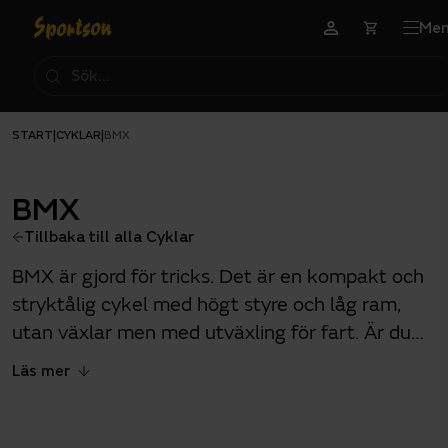
Me
START
CYKLAR
|
|
BMX
BMX
Tillbaka till alla Cyklar
BMX är gjord för tricks. Det är en kompakt och
stryktålig cykel med högt styre och låg ram,
utan växlar men med utväxling för fart. Är du
ute efter pegs kan vi beställa det om det inte
Läs mer
redan finns i din lokala butik.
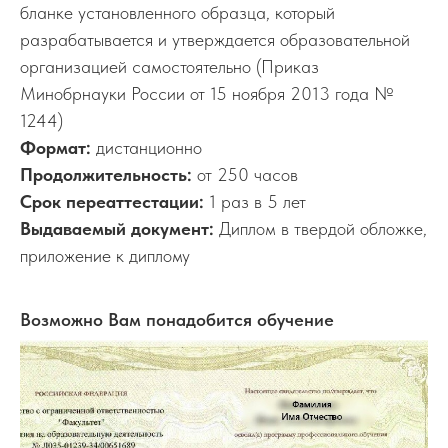
бланке установленного образца, который
разрабатывается и утверждается образовательной
организацией самостоятельно (Приказ
Минобрнауки России от 15 ноября 2013 года №
1244)
Формат:
дистанционно
Продолжительность:
от 250 часов
Срок переаттестации:
1 раз в 5 лет
Выдаваемый документ:
Диплом в твердой обложке,
приложение к диплому
Возможно Вам понадобится обучение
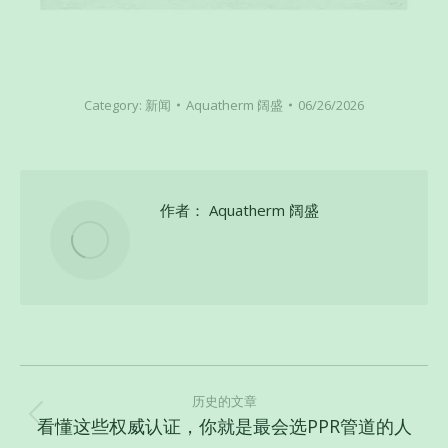
Category:
新闻
Aquatherm 阔盛
06/26/2026
作者：
Aquatherm 阔盛
文
章
历史的文章
看懂这些权威认证，你就是最会选PPR管道的人
历
导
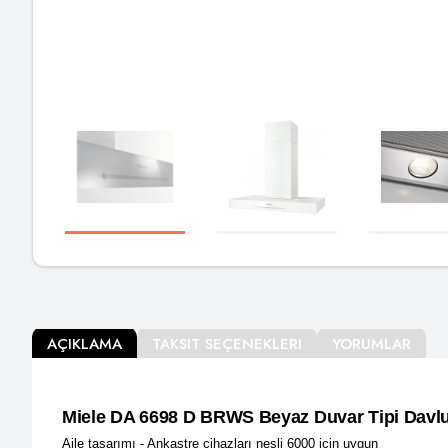
AÇIKLAMA
TAKSIT SEÇENEKLERI
YORUMLAR
Miele DA 6698 D BRWS Beyaz Duvar Tipi Dav
Aile tasarımı - Ankastre cihazları nesli 6000 için uygun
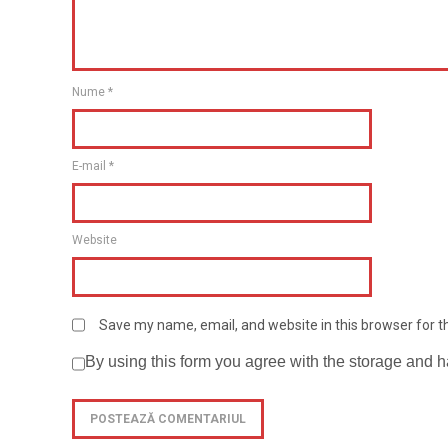
Nume
*
E-mail
*
Website
Save my name, email, and website in this browser for 
By using this form you agree with the storage and h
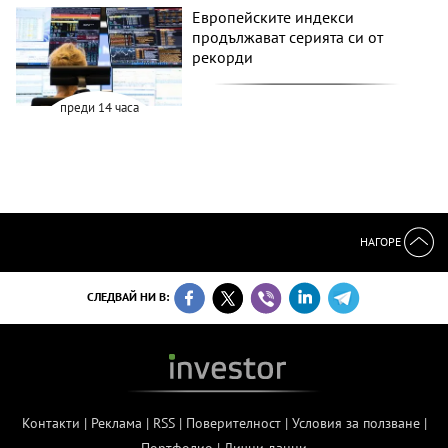
Европейските индекси
продължават серията си от
рекорди
преди 14 часа
НАГОРЕ
СЛЕДВАЙ НИ В:
Контакти
|
Реклама
|
RSS
|
Поверителност
|
Условия за ползване
|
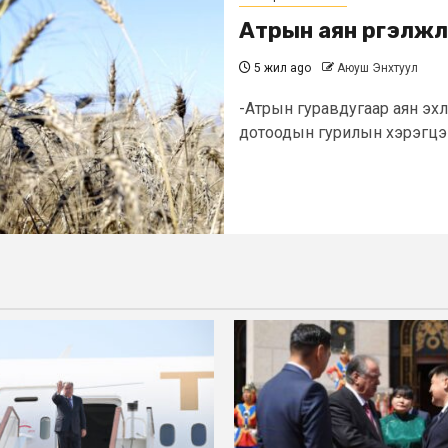
Атрын аян үргэлж
5 жил ago
Аюуш Энхтуул
-Атрын гуравдугаар аян эхлү
дотоодын гурилын хэрэгцээгэ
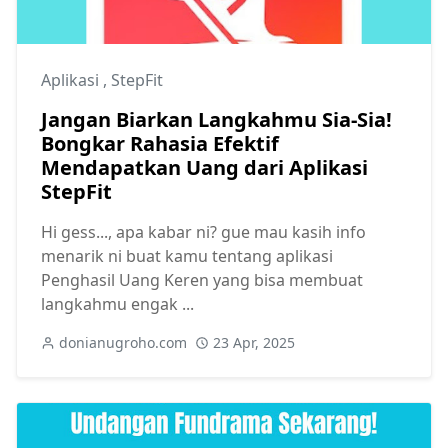
Aplikasi
,
StepFit
Jangan Biarkan Langkahmu Sia-Sia!
Bongkar Rahasia Efektif
Mendapatkan Uang dari Aplikasi
StepFit
Hi gess..., apa kabar ni? gue mau kasih info
menarik ni buat kamu tentang aplikasi
Penghasil Uang Keren yang bisa membuat
langkahmu engak ...
donianugroho.com
23 Apr, 2025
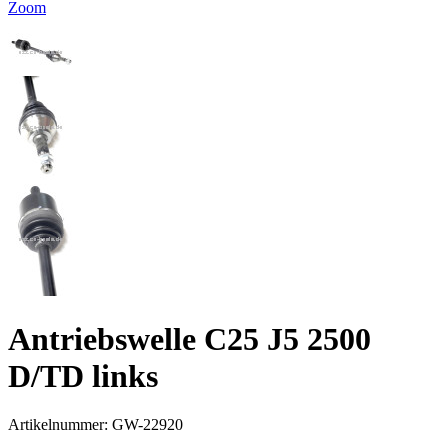
Zoom
Antriebswelle C25 J5 2500
D/TD links
Artikelnummer:
GW-22920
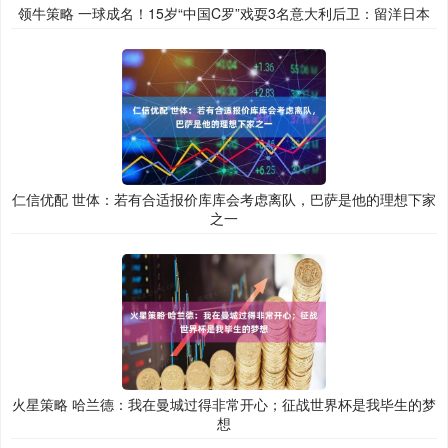
领牛策略 一球成名！15岁“中国C罗”戏耍3名意大利后卫：留洋日本
仁信优配 世体：若有合适报价库库会考虑离队，巴萨是他的理想下家
之一
火星策略 哈兰德：我在曼城过得非常开心；征战世界杯是我毕生的梦
想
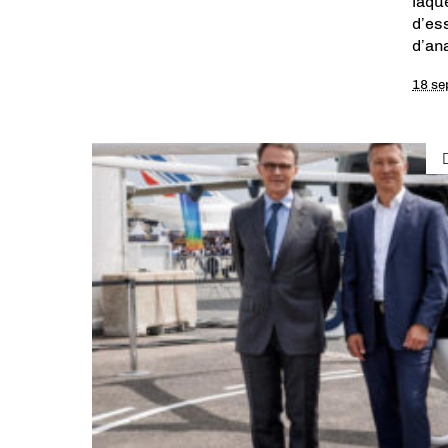
laqu
d’es
d’an
18 se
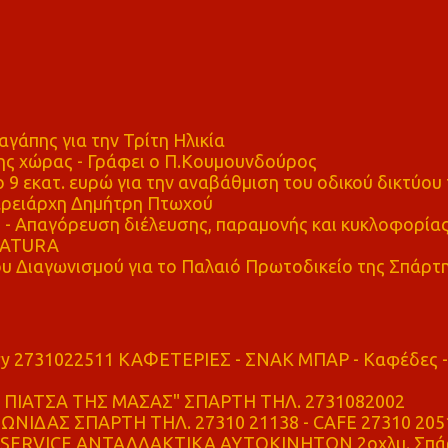
αγάπης για την Τρίτη Ηλικία
ης χώρας - Γράφει ο Π.Κουμουνδούρος
 9 εκατ. ευρώ για την αναβάθμιση του οδικού δικτύου 
ρειάρχη Δημήτρη Πτωχού
Απαγόρευση διέλευσης, παραμονής και κυκλοφορία
 NATURA
υ Διαγωνισμού για το Παλαιό Πρωτοδικείο της Σπάρτ
ry 2731022511 ΚΑΦΕΤΕΡΙΕΣ - ΣΝΑΚ ΜΠΑΡ - Καφέδες -
ΠΙΑΤΣΑ ΤΗΣ ΜΑΣΑΣ" ΣΠΑΡΤΗ ΤΗΛ. 2731082002
ΝΙΔΑΣ ΣΠΑΡΤΗ ΤΗΛ. 27310 21138 - CAFE 27310 205
SERVICE ΑΝΤΑΛΛΑΚΤΙΚΑ ΑΥΤΟΚΙΝΗΤΩΝ 2οχλμ. Σπά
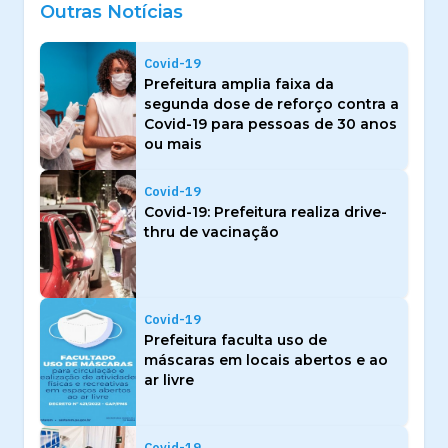
Outras Notícias
Covid-19
Prefeitura amplia faixa da
segunda dose de reforço contra a
Covid-19 para pessoas de 30 anos
ou mais
Covid-19
Covid-19: Prefeitura realiza drive-
thru de vacinação
Covid-19
Prefeitura faculta uso de
máscaras em locais abertos e ao
ar livre
Covid-19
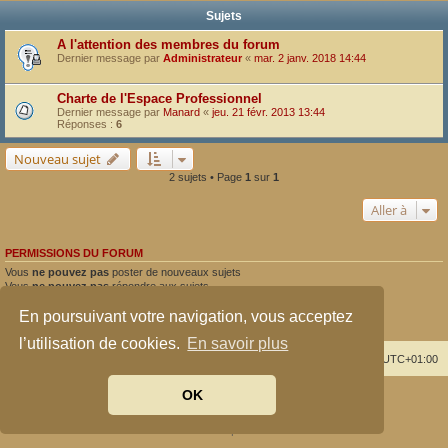
Sujets
A l'attention des membres du forum
Dernier message par
Administrateur
«
mar. 2 janv. 2018 14:44
Charte de l'Espace Professionnel
Dernier message par
Manard
«
jeu. 21 févr. 2013 13:44
Réponses :
6
Nouveau sujet
2 sujets • Page
1
sur
1
Aller à
PERMISSIONS DU FORUM
Vous
ne pouvez pas
poster de nouveaux sujets
Vous
ne pouvez pas
répondre aux sujets
Vous
ne pouvez pas
modifier vos messages
En poursuivant votre navigation, vous acceptez
Vous
ne pouvez pas
supprimer vos messages
Vous
ne pouvez pas
joindre des fichiers
l’utilisation de cookies.
En savoir plus
Index du forum
Supprimer les cookies
Heures au format
UTC+01:00
OK
Développé par
phpBB
® Forum Software © phpBB Limited
Traduit par
phpBB-fr.com
Confidentialité
|
Conditions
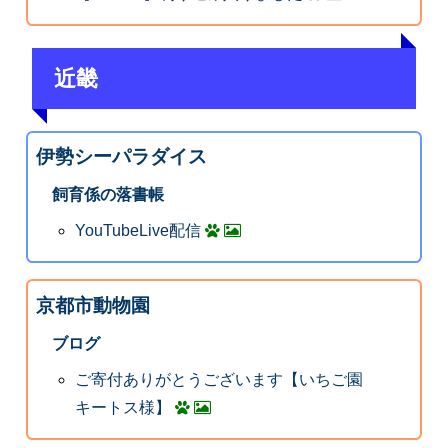
近畿
伊勢シーパラダイス
飼育係の落書帳
YouTubeLive配信
京都市動物園
ブログ
ご寄付ありがとうございます【いちご園
キートス様】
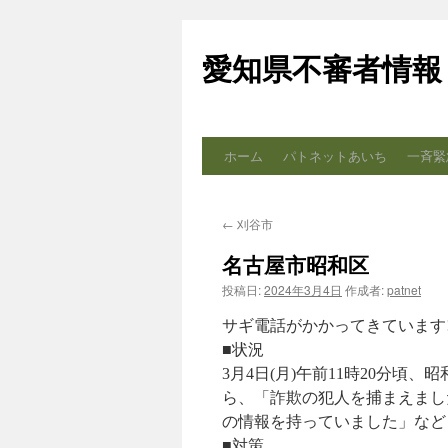
コ
ン
愛知県不審者情報
テ
ン
ツ
へ
ス
ホーム
パトネットあいち
一斉緊
キ
ッ
プ
←
刈谷市
名古屋市昭和区
投稿日:
2024年3月4日
作成者:
patnet
サギ電話がかかってきています!
■状況
3月4日(月)午前11時20分
ら、「詐欺の犯人を捕まえまし
の情報を持っていました」など
■対策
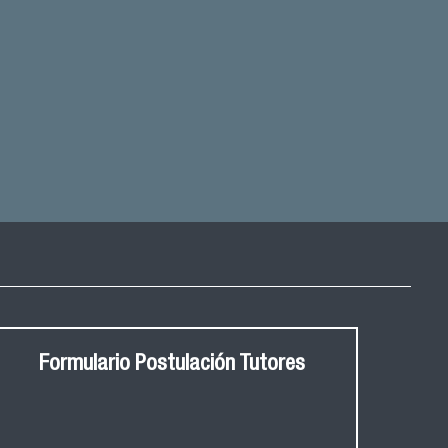
Formulario Postulación Tutores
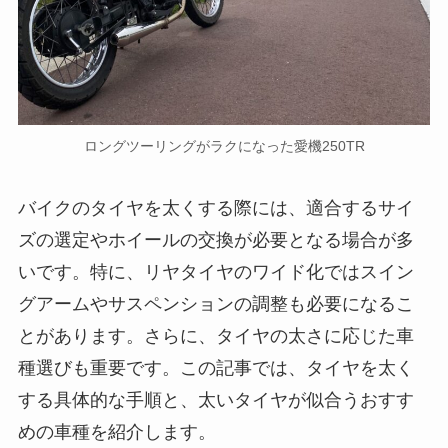
ロングツーリングがラクになった愛機250TR
バイクのタイヤを太くする際には、適合するサイ
ズの選定やホイールの交換が必要となる場合が多
いです。特に、リヤタイヤのワイド化ではスイン
グアームやサスペンションの調整も必要になるこ
とがあります。さらに、タイヤの太さに応じた車
種選びも重要です。この記事では、タイヤを太く
する具体的な手順と、太いタイヤが似合うおすす
めの車種を紹介します。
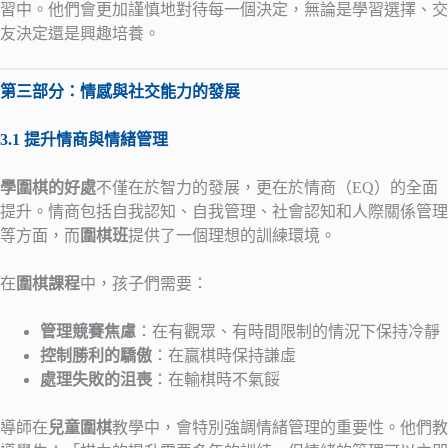
習中。他們會更加謹慎地對待每一個決定，無論是學習選擇、交
友決定還是興趣培養。
第三部分：情感與社交能力的發展
3.1 提升情商與情緒管理
學圍棋的好處
不僅在於智力的發展，更在於情商（EQ）的全面
提升。情商包括自我認知、自我管理、社會認知和人際關係管理
等方面，而
圍棋班
提供了一個理想的訓練環境。
在
圍棋課程
中，孩子們需要：
管理競賽焦慮
：在有觀眾、有時間限制的情況下保持冷靜
控制勝利的驕傲
：在贏棋時保持謙虛
處理失敗的沮喪
：在輸棋時不氣餒
導師在
兒童圍棋
教學中，會特別強調情緒管理的重要性。他們教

DESCRIPTION OF THE TASK: In the material above, how many lines hold the string "phpBB"? Give the number and nothing else.

RESULT: 3